Actually I think you can add custom checks across the fields (eg the data frame). Look in the example I shared above I have something like
from pydantic import BaseModel, Field, field_validator
class Region(BaseModel):
id: int = Field(..., ge=0)
stores: list[Store] = Field(..., min_items=1)
median_income: float = Field(..., gt=0)
@field_validator("stores")
def validate_store_ids(cls, value):
if len({store.id for store in value}) != len(value):
raise ValueError("stores must have unique ids")
return value
def to_dataframe(self) -> pd.DataFrame:
df = pd.concat([store.to_dataframe() for store in self.stores], axis=0)
df["region_id"] = self.id
df["median_income"] = self.median_income
return df.reset_index(drop=True)
Which is a custom check :)
I did look at it, and abandoned editing my previous post when you replied haha.
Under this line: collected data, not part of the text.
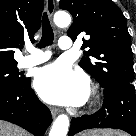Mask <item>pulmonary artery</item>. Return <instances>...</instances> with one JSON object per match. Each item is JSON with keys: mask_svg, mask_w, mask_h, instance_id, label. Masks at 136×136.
Segmentation results:
<instances>
[{"mask_svg": "<svg viewBox=\"0 0 136 136\" xmlns=\"http://www.w3.org/2000/svg\"><path fill=\"white\" fill-rule=\"evenodd\" d=\"M59 47L63 50H68L72 47V41L69 37H61L59 39ZM29 55L23 57L19 65L20 67L26 68V67H31L37 64H41L45 61H47L50 58V53L49 52H44L42 50L29 47L28 48Z\"/></svg>", "mask_w": 136, "mask_h": 136, "instance_id": "e3ab8cb5", "label": "pulmonary artery"}]
</instances>
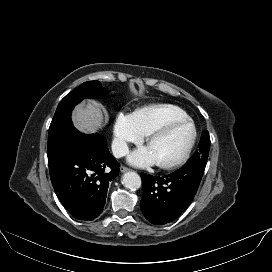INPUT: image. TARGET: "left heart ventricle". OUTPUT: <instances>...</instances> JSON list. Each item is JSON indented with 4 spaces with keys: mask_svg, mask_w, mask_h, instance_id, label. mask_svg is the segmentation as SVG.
<instances>
[{
    "mask_svg": "<svg viewBox=\"0 0 272 272\" xmlns=\"http://www.w3.org/2000/svg\"><path fill=\"white\" fill-rule=\"evenodd\" d=\"M192 136L190 126L181 124L152 140L148 148L157 163H168L180 157L187 148Z\"/></svg>",
    "mask_w": 272,
    "mask_h": 272,
    "instance_id": "obj_1",
    "label": "left heart ventricle"
}]
</instances>
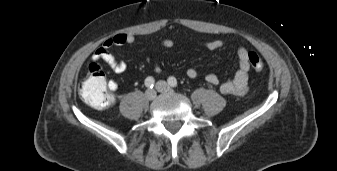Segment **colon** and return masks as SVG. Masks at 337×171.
<instances>
[{
    "instance_id": "1",
    "label": "colon",
    "mask_w": 337,
    "mask_h": 171,
    "mask_svg": "<svg viewBox=\"0 0 337 171\" xmlns=\"http://www.w3.org/2000/svg\"><path fill=\"white\" fill-rule=\"evenodd\" d=\"M249 63L252 69L259 72L263 69L262 59L255 52H250ZM81 99L95 109L108 108L113 103V94L109 90L105 75L97 63L88 67V76L79 88Z\"/></svg>"
}]
</instances>
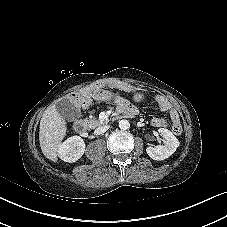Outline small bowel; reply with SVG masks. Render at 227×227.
<instances>
[{
    "mask_svg": "<svg viewBox=\"0 0 227 227\" xmlns=\"http://www.w3.org/2000/svg\"><path fill=\"white\" fill-rule=\"evenodd\" d=\"M111 97L109 94H103L100 96V100L106 101L109 100ZM115 103L117 104L118 110L124 113H132L134 114L136 112L135 108L131 106L125 99L118 97L115 100ZM160 109L162 111H169L171 120L173 123V126L175 124H179V115L175 108L171 106V104L167 101H164L160 104ZM151 125L155 128H165L167 126V122L165 119L160 117H154L151 120Z\"/></svg>",
    "mask_w": 227,
    "mask_h": 227,
    "instance_id": "c3829d8e",
    "label": "small bowel"
}]
</instances>
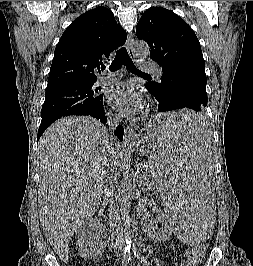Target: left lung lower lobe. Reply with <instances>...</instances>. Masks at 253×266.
<instances>
[{"mask_svg": "<svg viewBox=\"0 0 253 266\" xmlns=\"http://www.w3.org/2000/svg\"><path fill=\"white\" fill-rule=\"evenodd\" d=\"M206 83L201 78L190 73H178L168 77L160 98L156 89L146 84V89L157 99L158 112H168L178 109H191L196 116L191 121L174 126L178 133L198 134L205 130L203 113L207 105ZM167 128L158 127L156 131L163 132Z\"/></svg>", "mask_w": 253, "mask_h": 266, "instance_id": "0a47b994", "label": "left lung lower lobe"}]
</instances>
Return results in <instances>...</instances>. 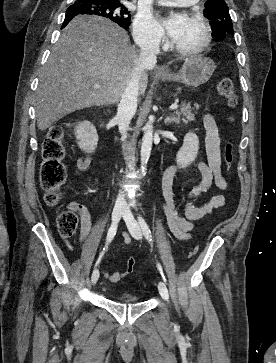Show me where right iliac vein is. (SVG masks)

I've used pandera in the past for validating dataframes, but feel it's too specialized to add as a library requirement. In general I'm in favor of keeping requirements to a minimum and not adding any additional development overhead unless this is a significant problem we should go ahead and address?
On a related note, I created an issue to add a data validation utility method to the CLV module for users who provide their own RFM data, but I have other priorities at the moment.
In general I'm in favor of keeping requirements to a minimum.
I also agree with this in general.
I think pydantic is a widely popular library so I don't think is as bad as a very niche one. Still, it is a fair point.
I think the problem we want to solve is to have a unified way for data and parameter validation. There is nothing wrong on how we are using it now, it is more about a nicer API. Still, I do not have a very strong option. I will investigate more and see if pydantic can bring us more benefits. I will also look into the data validation issue you mentioned.
Thanks for the feedback :)
Pandera is great, it is as actively developed as pydantic